Exercise brief:
If a line of the records contains the word "editor", list it.

═══ Information ═══

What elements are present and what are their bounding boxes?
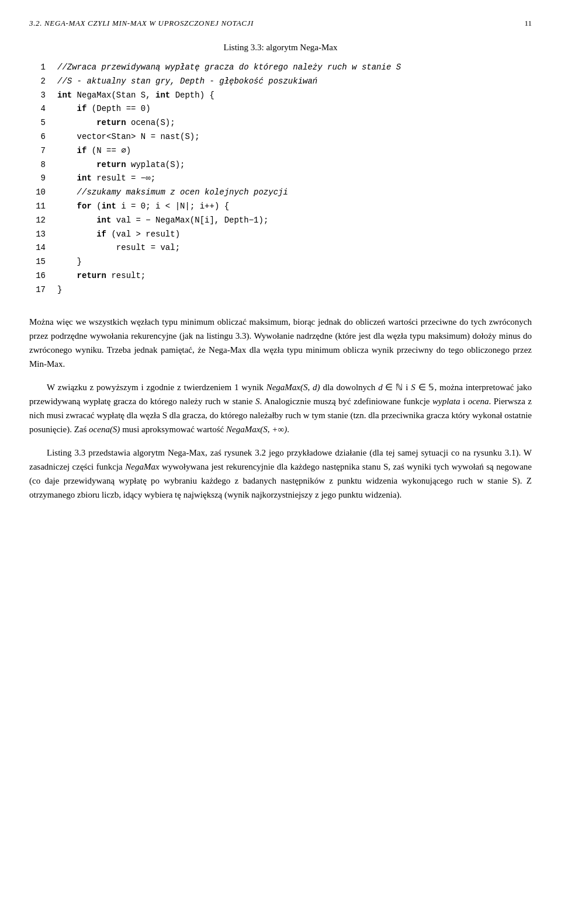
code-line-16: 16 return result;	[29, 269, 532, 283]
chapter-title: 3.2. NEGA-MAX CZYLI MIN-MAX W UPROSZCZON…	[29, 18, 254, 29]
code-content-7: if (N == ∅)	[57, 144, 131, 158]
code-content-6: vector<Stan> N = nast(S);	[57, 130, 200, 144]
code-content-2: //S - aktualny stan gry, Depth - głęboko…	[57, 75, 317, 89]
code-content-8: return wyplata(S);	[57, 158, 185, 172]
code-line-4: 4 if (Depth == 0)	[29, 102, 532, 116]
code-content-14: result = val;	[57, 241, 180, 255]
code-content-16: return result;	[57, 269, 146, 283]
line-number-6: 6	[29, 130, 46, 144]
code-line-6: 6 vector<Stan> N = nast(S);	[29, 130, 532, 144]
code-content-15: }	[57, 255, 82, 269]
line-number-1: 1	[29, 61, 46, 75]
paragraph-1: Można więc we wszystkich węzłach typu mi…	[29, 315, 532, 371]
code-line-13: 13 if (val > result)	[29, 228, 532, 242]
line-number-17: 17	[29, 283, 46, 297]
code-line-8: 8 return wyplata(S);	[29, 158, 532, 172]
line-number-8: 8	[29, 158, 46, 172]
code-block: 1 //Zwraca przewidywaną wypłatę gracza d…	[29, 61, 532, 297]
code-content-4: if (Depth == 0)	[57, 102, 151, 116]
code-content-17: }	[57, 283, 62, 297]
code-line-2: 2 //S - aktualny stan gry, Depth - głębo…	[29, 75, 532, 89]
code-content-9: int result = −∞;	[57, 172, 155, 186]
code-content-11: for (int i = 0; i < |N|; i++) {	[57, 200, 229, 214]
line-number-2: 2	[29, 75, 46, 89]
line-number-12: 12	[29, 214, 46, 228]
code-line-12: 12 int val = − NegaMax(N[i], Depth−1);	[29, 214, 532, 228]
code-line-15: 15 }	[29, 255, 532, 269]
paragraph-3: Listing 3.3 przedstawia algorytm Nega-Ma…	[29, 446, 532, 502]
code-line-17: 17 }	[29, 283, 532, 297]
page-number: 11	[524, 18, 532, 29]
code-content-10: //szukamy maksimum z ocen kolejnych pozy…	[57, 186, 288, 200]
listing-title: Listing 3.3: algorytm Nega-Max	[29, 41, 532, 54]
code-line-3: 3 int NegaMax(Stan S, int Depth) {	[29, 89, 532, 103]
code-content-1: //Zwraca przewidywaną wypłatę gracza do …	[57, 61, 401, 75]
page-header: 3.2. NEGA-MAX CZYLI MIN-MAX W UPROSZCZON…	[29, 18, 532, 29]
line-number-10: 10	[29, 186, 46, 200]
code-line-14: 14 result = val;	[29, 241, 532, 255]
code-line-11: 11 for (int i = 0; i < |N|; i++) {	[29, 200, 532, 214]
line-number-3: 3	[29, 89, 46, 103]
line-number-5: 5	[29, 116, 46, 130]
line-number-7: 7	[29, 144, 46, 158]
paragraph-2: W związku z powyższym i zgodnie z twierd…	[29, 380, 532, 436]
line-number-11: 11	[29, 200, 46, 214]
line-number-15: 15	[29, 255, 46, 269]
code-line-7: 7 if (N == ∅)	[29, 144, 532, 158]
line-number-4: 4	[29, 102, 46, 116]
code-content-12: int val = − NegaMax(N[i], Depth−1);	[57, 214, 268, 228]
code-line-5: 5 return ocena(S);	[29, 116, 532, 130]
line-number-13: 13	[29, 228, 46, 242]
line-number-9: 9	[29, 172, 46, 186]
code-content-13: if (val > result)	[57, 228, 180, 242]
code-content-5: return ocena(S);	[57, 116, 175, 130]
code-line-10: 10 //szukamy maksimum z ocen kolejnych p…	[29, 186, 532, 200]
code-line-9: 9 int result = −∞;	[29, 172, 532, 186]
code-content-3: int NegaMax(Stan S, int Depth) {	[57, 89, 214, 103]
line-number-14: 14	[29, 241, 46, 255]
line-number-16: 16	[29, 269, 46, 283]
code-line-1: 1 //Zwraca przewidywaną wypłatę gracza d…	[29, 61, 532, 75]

═══
═══ Information ═══

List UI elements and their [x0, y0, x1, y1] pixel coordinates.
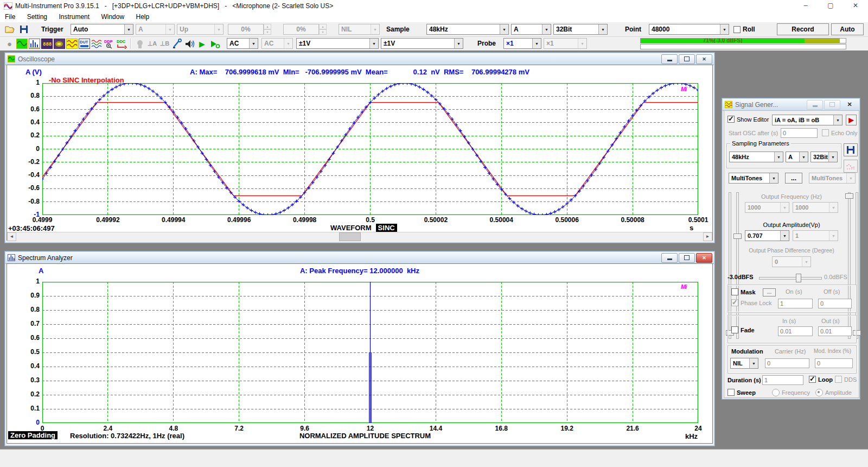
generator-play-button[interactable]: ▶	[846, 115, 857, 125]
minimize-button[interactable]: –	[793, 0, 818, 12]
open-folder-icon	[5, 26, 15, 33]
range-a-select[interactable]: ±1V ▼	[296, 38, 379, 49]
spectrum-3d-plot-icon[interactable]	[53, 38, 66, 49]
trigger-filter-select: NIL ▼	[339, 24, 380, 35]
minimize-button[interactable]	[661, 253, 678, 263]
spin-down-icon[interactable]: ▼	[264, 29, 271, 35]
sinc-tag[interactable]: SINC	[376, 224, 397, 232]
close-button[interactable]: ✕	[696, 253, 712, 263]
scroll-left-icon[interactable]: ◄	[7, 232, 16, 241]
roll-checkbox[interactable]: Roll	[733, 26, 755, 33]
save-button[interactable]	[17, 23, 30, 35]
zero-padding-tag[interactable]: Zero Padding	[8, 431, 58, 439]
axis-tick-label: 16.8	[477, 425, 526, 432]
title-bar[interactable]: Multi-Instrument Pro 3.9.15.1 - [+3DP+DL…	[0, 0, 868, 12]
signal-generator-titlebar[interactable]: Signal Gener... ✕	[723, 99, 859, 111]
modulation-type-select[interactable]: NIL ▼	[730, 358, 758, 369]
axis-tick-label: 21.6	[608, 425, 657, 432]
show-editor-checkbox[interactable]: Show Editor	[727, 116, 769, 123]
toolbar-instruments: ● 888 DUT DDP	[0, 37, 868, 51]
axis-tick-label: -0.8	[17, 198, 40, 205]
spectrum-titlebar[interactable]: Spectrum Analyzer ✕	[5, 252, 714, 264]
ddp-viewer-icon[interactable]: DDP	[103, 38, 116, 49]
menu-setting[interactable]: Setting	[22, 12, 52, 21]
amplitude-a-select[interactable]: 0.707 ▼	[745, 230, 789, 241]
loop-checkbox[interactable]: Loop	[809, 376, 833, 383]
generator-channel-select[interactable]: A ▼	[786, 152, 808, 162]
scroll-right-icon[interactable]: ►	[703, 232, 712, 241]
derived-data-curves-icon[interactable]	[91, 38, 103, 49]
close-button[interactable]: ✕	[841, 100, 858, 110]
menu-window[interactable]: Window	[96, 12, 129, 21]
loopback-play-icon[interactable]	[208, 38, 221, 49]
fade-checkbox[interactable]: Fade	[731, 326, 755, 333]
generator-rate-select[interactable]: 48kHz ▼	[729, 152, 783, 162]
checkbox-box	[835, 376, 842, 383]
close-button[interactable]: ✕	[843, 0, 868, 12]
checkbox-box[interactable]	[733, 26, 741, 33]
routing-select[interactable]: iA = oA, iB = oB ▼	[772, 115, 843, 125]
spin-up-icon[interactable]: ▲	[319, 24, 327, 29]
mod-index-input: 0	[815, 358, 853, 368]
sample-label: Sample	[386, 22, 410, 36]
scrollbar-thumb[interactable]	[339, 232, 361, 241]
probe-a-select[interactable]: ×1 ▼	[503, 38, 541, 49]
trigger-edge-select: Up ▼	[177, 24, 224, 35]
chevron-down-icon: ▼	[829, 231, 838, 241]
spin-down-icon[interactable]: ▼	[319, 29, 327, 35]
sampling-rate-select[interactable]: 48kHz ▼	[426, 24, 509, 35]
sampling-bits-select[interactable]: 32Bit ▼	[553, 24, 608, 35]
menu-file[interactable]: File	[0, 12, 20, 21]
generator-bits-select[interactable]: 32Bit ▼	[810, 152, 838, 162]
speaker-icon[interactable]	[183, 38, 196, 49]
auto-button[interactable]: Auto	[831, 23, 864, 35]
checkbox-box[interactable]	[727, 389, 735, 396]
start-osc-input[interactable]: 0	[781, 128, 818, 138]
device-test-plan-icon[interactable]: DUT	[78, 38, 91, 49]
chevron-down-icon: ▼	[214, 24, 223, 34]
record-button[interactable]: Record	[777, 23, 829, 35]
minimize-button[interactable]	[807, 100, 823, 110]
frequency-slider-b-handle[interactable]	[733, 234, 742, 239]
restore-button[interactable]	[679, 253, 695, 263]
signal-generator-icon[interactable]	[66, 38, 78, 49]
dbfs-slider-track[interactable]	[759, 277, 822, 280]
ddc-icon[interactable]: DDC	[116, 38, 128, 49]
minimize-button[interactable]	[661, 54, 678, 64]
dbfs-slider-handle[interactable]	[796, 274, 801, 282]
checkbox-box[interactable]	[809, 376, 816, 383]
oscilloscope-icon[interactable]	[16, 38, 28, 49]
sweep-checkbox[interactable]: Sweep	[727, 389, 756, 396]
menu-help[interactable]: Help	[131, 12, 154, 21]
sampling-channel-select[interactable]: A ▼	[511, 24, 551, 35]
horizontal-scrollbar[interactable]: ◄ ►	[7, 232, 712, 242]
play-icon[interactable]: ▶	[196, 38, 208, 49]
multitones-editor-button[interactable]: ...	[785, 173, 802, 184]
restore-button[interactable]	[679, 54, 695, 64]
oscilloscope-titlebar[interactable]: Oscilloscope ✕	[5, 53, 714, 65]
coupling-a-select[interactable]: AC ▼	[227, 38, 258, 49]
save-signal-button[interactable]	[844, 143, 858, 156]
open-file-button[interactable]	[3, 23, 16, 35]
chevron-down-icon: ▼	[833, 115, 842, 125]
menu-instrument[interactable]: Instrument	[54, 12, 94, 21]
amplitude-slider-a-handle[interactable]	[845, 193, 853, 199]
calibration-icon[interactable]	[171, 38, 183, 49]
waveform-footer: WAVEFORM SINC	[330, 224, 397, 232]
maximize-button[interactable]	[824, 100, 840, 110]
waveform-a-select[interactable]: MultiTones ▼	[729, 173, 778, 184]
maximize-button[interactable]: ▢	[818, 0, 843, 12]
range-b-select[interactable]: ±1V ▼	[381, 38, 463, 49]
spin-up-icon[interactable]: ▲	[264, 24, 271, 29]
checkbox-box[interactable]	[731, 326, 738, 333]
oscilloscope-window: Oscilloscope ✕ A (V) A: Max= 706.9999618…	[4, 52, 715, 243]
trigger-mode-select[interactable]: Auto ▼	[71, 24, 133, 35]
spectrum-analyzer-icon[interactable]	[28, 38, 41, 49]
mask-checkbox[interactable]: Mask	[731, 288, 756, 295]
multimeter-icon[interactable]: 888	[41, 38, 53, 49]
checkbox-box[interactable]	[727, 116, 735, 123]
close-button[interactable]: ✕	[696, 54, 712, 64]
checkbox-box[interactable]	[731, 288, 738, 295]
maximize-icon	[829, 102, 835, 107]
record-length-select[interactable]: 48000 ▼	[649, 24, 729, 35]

═══

Solution to the exercise:
show-editor-checkbox[interactable]: Show Editor	[727, 116, 769, 123]
multitones-editor-button[interactable]: ...	[785, 173, 802, 184]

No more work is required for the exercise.